Tra timori e qualche perplessità frammista a un grande entusiasmo parte la mia “carriera” tra gli attivi. Sicuramente la giovane età e la mancanza di esperienza avrebbero potuto tirarmi un brutto scherzo in un campionato così difficile e competitivo come quello di seconda lega, ma grazie al grande sostegno del comitato, dello staff e soprattutto dei giocatori ho potuto iniziare il mio lavoro con grande tranquillità.

Il debutto non è dei più facili: ci aspetta infatti un trittico piuttosto ostico di partite con trasferte a Paradiso, Malcantone per poi ospitare la capolista Losone e l’ottimo Novazzano. Le possibilità di uscire con le ossa rotte da questo ciclo potevano davvero essere alte compromettendo definitivamente la stagione nonché la mia credibilità nei confronti della squadra.

La partita di Paradiso si dimostra subito ostica, ma ce la giochiamo tranquillamente alla pari: purtroppo subiamo gol proprio prima di andare alla pausa. I presupposti per affondare e subire il contraccolpo ci sono tutti, ma fortunatamente la squadra rientra a testa alta e lotta nuovamente su ogni pallone ed è al minuto 68’ che la nostra stagione prende un’altra piega grazie alla rete di Petric.
Usciamo dalla sfida con una delle grandi del torneo con un pareggio che ci da tanto morale e fiducia in vista del cammino. Gli allenamenti proseguono con grande intensità ed entusiasmo, il gruppo diventa sempre più affiatato e infatti con caparbietà andiamo a cogliere i nostri primi tre punti a Caslano allo scadere, dimostrando attaccamento e spirito di sacrificio. 

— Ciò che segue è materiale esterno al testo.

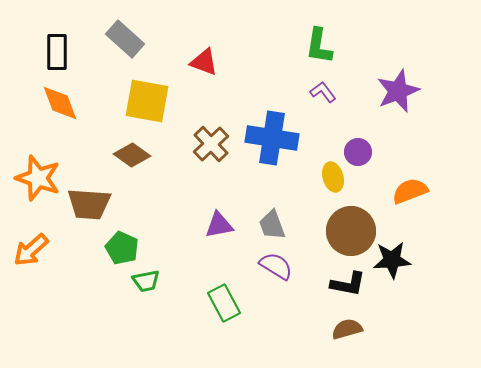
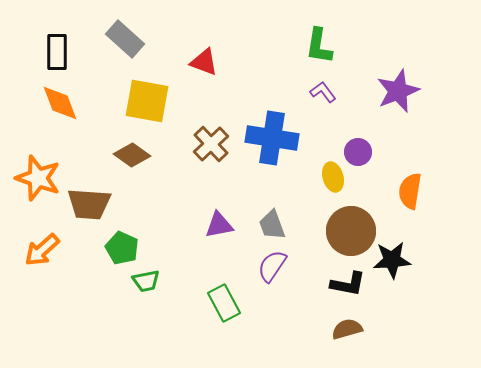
orange semicircle: rotated 60 degrees counterclockwise
orange arrow: moved 11 px right
purple semicircle: moved 4 px left; rotated 88 degrees counterclockwise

La prima partita casalinga della mia gestione è di quelle in cui passi le notti insonni. È il momento dell’attesissimo derby contro la forte capolista del “Frigo”. Per tutta la settimana si è lavorato ottimamente, mantenendo la concentrazione ad altissimi livelli. Infatti la partita è lo specchio del lavoro svolto in allenamento. Pronti via e dopo 12’ siamo già 3-0 davanti al pubblico delle grandi occasioni. Giochiamo sicuramente la miglior partita della stagione e usciamo vincitori con un pirtoecnico 5-3. Da quel momento prendiamo coscienza delle nostre possibilità e infatti comincia la nostra rimonta in classifica. Dopo 5 risultati utili consecutivi ci appanniamo un po’ contro le forti compagini Sementina e Vedeggio, dimostrando però di potercela giocare tranquillamente.
Il nostro girone di andata si conclude affrontando le ultime tre del campionato e come si sa, le trappole son dietro l’angolo. Infatti cadiamo contro il Collina d’Oro giocando la peggior partita del nuovo corso.
Complice qualche infortunio e la volontà di cambiare, il modulo passa dal 4-4-2 al 4-3-3 e da lì tra coppa e campionato vinciamo tutte le restanti partite senza subire reti.

Un girone di andata che con il senno di poi risulta positivo (distiamo solo 5 punti dalla terza classificata) dopo il pessimo avvio, ma che lascia un po’ di amaro in bocca viste le grandi potenzialità della squadra (nonostante un’età media molto giovane; soltanto la difesa è composta da due 93’ e due 95’) che nelle 6 sconfitte avrebbe sicuramente potuto raccogliere qualche punto in più e rimanere nelle parti alte della classifica. Come detto, prendiamo quanto di buono è stato fatto e prepariamoci per un girone di ritorno altrettanto entusiasmante, sempre restando umili ma coscienti dei nostri mezzi. Senza dimenticare che siamo sempre in corsa per la coppa.